The Lion the Witch and the Wardrobe by CS Lewis
CS Lewis’s The Lion, the Witch, and the Wardrobe is the opening novel of the Chronicles of Narnia series and is widely regarded as its highlight. Lewis felt that some of the religious stories of his childhood lacked the creative spark to invite an “imaginative welcome” to the Christian faith. Lewis wanted to rewrite the religious stories of his boyhood and imbue them with a fantastical, magical feel. Religious symbolism plays a major role in the Chronicles of Narnia.One of the best examples of this symbolism is Aslan, the noble lion of Narnia. Just about everyone agrees that he’s the stand-out character of the Chronicles of Narnia and probably Lewis’s greatest literary creation. Aslan is a literary Christ figure who plays a pivotal role in the story of Narnia, just as Jesus Christ is central to the Christian faith.

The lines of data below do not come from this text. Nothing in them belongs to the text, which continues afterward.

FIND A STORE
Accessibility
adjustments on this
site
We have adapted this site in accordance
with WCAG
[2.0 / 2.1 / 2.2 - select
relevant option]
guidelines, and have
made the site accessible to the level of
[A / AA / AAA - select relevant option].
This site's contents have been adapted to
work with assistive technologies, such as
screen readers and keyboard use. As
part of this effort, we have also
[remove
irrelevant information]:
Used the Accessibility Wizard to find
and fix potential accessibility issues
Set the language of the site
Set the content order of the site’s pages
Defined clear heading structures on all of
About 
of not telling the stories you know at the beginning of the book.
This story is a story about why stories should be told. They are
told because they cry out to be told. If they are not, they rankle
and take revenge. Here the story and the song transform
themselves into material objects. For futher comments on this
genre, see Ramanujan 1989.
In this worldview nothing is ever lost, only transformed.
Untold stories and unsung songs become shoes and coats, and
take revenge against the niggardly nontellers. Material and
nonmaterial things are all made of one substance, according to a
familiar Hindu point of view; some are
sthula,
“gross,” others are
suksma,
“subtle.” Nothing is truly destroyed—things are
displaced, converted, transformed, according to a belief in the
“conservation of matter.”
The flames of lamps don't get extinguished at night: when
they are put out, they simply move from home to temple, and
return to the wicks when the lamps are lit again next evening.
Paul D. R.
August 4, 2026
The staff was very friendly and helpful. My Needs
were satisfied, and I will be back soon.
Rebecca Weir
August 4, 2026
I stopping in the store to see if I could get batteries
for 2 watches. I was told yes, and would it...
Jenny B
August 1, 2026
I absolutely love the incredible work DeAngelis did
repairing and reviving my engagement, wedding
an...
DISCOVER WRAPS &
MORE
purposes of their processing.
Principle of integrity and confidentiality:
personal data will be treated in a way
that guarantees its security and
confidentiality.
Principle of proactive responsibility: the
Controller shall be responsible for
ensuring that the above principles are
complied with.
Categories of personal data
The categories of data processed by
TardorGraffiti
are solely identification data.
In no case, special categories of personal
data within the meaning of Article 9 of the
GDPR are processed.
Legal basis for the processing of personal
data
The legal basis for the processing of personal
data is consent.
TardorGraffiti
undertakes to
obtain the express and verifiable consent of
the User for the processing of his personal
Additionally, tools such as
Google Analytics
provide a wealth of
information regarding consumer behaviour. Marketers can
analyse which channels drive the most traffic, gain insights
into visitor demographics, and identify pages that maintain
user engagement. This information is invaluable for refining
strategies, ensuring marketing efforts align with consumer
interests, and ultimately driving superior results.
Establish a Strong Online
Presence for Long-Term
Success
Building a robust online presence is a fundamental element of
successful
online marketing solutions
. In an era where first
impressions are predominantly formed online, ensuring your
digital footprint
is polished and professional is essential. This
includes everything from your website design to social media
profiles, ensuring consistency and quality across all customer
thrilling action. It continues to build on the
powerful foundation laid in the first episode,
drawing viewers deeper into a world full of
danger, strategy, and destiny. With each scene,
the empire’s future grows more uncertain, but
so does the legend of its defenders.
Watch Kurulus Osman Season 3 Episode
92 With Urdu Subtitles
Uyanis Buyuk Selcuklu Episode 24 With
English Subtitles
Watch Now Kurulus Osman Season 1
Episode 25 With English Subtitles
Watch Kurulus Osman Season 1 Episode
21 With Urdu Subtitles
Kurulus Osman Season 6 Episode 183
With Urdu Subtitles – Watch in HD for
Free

Lewis explained in a letter to his friend Arthur Greeves in October 1931, that he set out his story of Aslan as a retelling of the “actual incarnation, crucifixion, and resurrection”. The future of this story is assured as it opens up some of the deepest questions of life and points to that the special beauty and wonder at the heart of the universe.

Lewis does not tell us what Jesus Christ is like; he shows us what Aslan is like, and allows us to take things from there by ourselves.

“Let us suppose that there were a land like Narnia, and that the Son of God, as he became a Man in our world, became a Lion there, and then imagine what would happen,” he told a school class in Maryland in a letter in 1954.

For Lewis, one of Aslan’s chief roles is to enable people to discover the truth about themselves.